Her thoughts were still muddled. But when she forced herself to look away from Jamal's hypnotic gaze, one thought jumped to the fore.
“Where's my father?” she asked anxiously.
“The cops scooped him up. He all right.”
“I need to see him,” she said, leaping off the couch and trying to push past him.
He placed his arm in front of her. “Not yet,” he said quickly.
“Let me go!” she said, pushing more violently. “I have to see my father!”
“If I let you go,” he said, his tender gaze hardening, “you might not ever see him again.”
She suddenly stopped struggling as her face clouded with a mix of anger and realization.
“You knew!” she shouted, while punching and slapping at him. “That's why you told me my father might be in trouble last night. You knew they were gonna try to kill him!”
He grabbed her hands and tried to calm her down. “Listen to me, Keisha.”
“No!” she said, kicking wildly in an effort to get away from him. “You knew!”
“Keisha, stop!” He took her by her arms and forced her down onto the couch, then knelt on top of her and held her there.
“Keisha, listen to me,” Jamal said earnestly. “I don't know who tryin' to kill your father. All I know is, it ain't me. Did my father get somebody else to do it? I don't know. But I do know this. My pop kills people. He don't care no more about me than he do about you or anybody else. And if he find out what I'm 'bout to do, he'll kill me, too.
Keisha looked into his eyes, searching them for the lie she believed was there. She couldn't find it.
“And what are you about to do?” she asked.
He reached out and held her fingers between his own. “I'm leavin', Keisha,” he said gravely. “I'm walkin' away from my father's business.”
Keisha could hear in his voice that he was serious.
“Why would you do that?” she asked, hoping he would give her the answer that she wanted.
Jamal's eyes took on a faraway look, as he tried to find the right words.

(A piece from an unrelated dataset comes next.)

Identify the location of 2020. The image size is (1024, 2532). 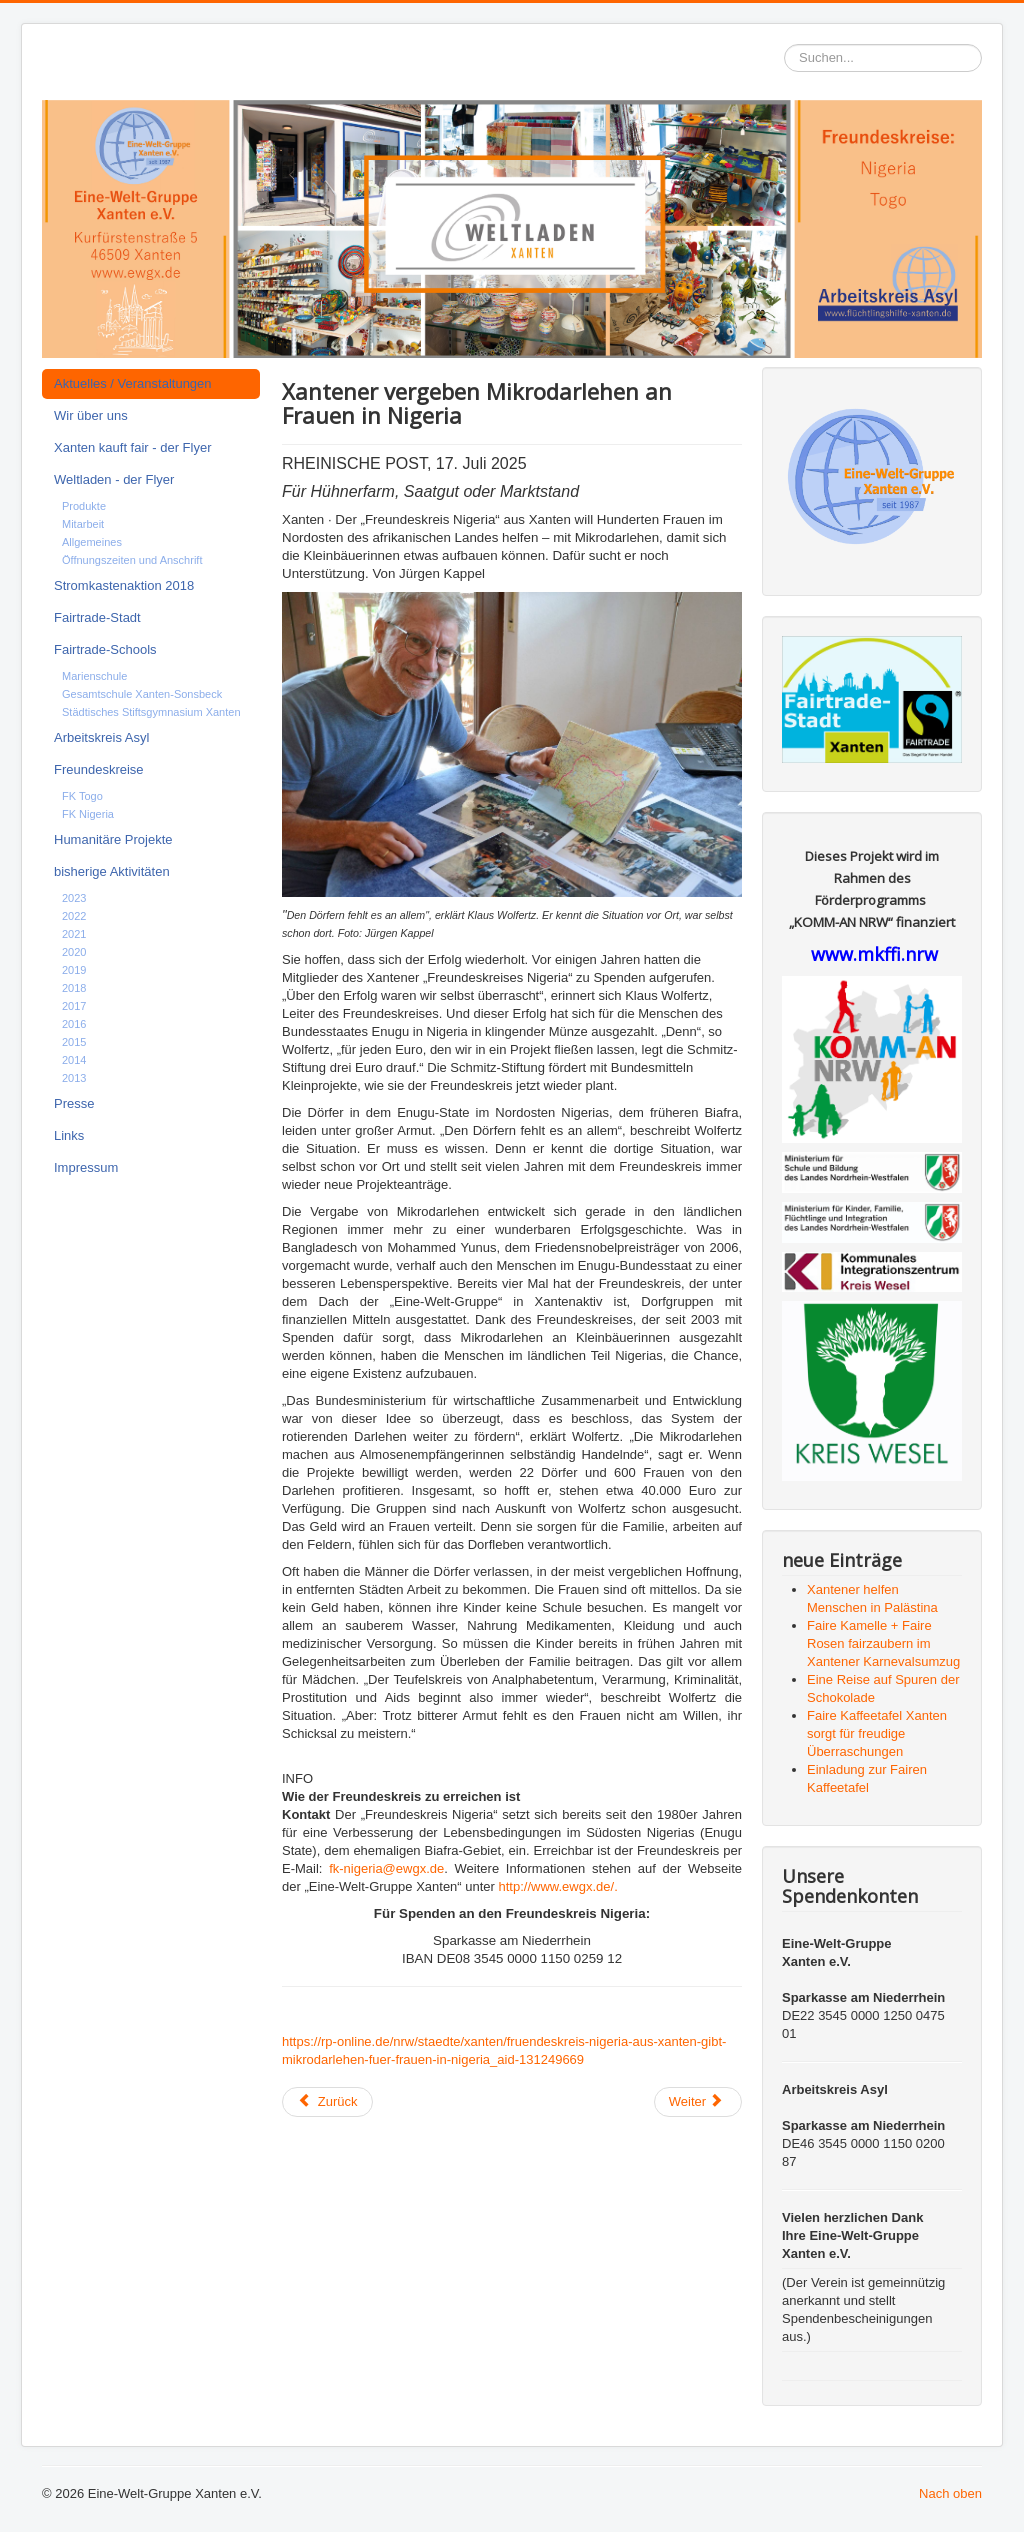 (74, 952).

“My mother hated me 'cause I was too much like my father,” he whispered. “My father couldn't love me 'cause he ain't know how. So, if I gotta choose between love and hate—between them and you—I'm takin' you, and I ain't lookin' back.”
He took her chin in his hand, and turned her face toward his own.
“I'm makin' my choice, Keisha,” he said earnestly. “I need to know if you gon' make yours, too.”